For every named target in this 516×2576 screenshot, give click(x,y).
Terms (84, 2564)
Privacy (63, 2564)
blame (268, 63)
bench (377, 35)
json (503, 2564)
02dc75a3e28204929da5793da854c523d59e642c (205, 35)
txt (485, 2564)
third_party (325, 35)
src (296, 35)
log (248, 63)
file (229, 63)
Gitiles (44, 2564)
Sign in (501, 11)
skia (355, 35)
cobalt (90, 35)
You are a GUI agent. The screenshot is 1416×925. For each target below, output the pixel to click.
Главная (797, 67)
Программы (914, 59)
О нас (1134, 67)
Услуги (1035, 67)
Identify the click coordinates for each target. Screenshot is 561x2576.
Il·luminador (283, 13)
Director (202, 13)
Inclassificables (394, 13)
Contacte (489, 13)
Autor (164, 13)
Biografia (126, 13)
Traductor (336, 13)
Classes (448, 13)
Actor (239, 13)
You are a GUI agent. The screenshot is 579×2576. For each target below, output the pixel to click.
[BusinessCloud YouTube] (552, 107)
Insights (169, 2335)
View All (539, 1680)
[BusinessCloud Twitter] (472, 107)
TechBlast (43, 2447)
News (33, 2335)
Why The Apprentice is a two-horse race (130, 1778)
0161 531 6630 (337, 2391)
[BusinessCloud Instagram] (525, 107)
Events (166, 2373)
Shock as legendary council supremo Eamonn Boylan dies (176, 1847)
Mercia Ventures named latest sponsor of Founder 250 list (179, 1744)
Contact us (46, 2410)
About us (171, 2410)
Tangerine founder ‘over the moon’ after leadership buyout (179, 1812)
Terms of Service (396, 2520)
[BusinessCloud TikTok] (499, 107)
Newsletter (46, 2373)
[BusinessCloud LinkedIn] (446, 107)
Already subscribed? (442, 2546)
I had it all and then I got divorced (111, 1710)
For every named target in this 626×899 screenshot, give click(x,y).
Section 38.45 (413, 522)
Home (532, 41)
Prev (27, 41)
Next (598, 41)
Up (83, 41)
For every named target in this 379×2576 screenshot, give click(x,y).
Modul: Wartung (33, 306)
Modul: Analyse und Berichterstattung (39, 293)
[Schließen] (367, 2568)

━━━━━━━━━━━━━━━━━━━━━━━━━━━━━━

» ASSIGNMENT
Give back, unchanged, the run of lines in the listing above that begins at the line containing "third_party (325, 35)" and ends at the line containing "Услуги (1035, 67)", both included.

» SOLVED EXERCISE
third_party (325, 35)
src (296, 35)
log (248, 63)
file (229, 63)
Gitiles (44, 2564)
Sign in (501, 11)
skia (355, 35)
cobalt (90, 35)
You are a GUI agent. The screenshot is 1416×925. For each target below, output the pixel to click.
Главная (797, 67)
Программы (914, 59)
О нас (1134, 67)
Услуги (1035, 67)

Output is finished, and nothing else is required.